Örneğin, Türkiye’nin neredeyse son çeyrek yüzyıldır “Amiral gemisi” diye adlandırdıkları Hürriyet gazetesi üzerinde oldukça etkili olmuş (buna sorumlu da denilebilir) sayın Ertuğrul Özkök 9 Ekim 2019 tarihli yazısında bakın ne diyebiliyor? Olduğu gibi aktarıyorum:
“Amerika’yı kovduk da oraya kimi getirdik? Dün baktım ülkenin dincisinde de, milliyetçisinde de, ulusalcısında da, sağcısında da, solcusunda da, Aydınlıkçısında da, karanlıkçısında da aynı afra aynı tafra... ‘Amerika’yı ve emperyalizmi bölgeden kovduk...’ Ulusalcısına sorarlar: Amerika’yı kovdun da kimi getirdin?
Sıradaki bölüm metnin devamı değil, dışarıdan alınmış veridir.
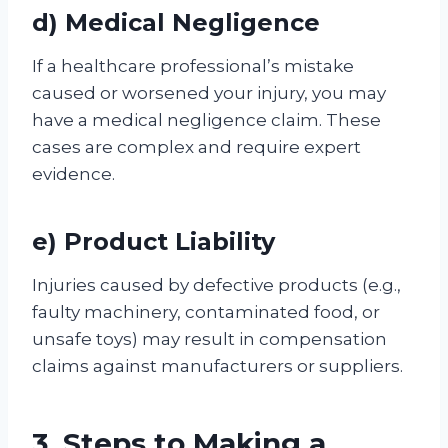
d) Medical Negligence
If a healthcare professional’s mistake
caused or worsened your injury, you may
have a medical negligence claim. These
cases are complex and require expert
evidence.
e) Product Liability
Injuries caused by defective products (e.g.,
faulty machinery, contaminated food, or
unsafe toys) may result in compensation
claims against manufacturers or suppliers.
3. Steps to Making a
Rusya’yı mı? Kafası 70 yılında kalmış solcusuna sorarlar: Emperyalizmi kovdun da bağımsızlık savaşı veren halkları mı özgürlüğüne kavuşturdun? Liberaline sorarlar: Parlamentosu, özgür basını olan Amerika’yı kovdun da yerine kimi getirdin? En demokrat Rusya’yı mı? Dincisine sorarlar: Amerikan gâvurunu kovdun da Müslüman ümmetini mi getirdin? Milliyetçisine sorarlar: Tarihinde hiç savaşmadığın, NATO’daki müttefikin Amerika’yı kovdun da yerine kimi getirdin? Tarihinde 17 savaş yaptığın, daha dün Ayastefanos’ta teslim antlaşması imzaladığın Rusya’yı mı? Haa ecdadının o antlaşmayı imzaladığı Ayastefanos neresi diye merak edersen onu da söyleyeyim. Yeşilköy. Hani İstanbul’da havaalanının hemen yanı başındaki semt. Bugün Suriye’ye gelen Rusya o gün oraya kadar gelmişti. Yani emperyalizmi kovdun da kimi getirdin bil diye söyledim...”

Kendisi “bil” diyor ya o yüzden yazmasam olmaz. Bilmez olur muyuz sayın Özkök elbette biliyoruz. Fakat anlamadığımız bir şey var: Ayastefanos’a kadar geldiğini ve ecdadımızın 17 savaş yaptığını söylediğiniz Rusya, Çarlık Rusya’sı değil miydi? Eğer öyleyse o çarlığı yıkan Ekim Devrimi “solcu” geleneğine devirdikleri Çarlığın günahlarını yükleyip suçlamak da nereden geldi ki aklınıza? Hem “Amerikayı kovdunuz da yerine kimi getirdiniz” diye herkese hesap sormak da neyin nesi Allah aşkına? Hem Amerika gitsin de şu gelsin diye tartışan kim ki? Kaldı ki BOP projesiyle Ortadoğu’yu işgal eden Amerikanın kendisi değil miydi? Elbette bu tarihsel zulüm ve işgal bitsin ABD’de defolup gitsin. O gidiyor diye Ortadoğu’ya illa da başka bir devletin gücünün mü getirilmesi gerekiyor ki?

Bırakalım oraya (Ortadoğu’ya) Ortadoğu’nun kendisi gelsin. Irak Irak’a, Suriye Suriye’ye, Türkiye Türkiye’ye sahip olsa olmaz mı ne dersiniz?
Açık değil mi: kendinizin yaratmadığı sözde içeriklerin, kavramların, aktarma formların sahibi asla siz olamazsınız. İster siyasi, ister sanatsal kültürel hakikate kendi iç mecralarınızla varırsanız onun asıl özgün sahibi de ancak o zaman siz olabilirsiniz.
Yoksa daha çok Ayastefanos antlaşmanız, Ortadoğu’nuz, BOP’unuz ve onlara angaje sözde siyasetçileriniz, sözde stratejistleriniz, sözde çağdaş sanatlarınız olur, sakın unutmayınız!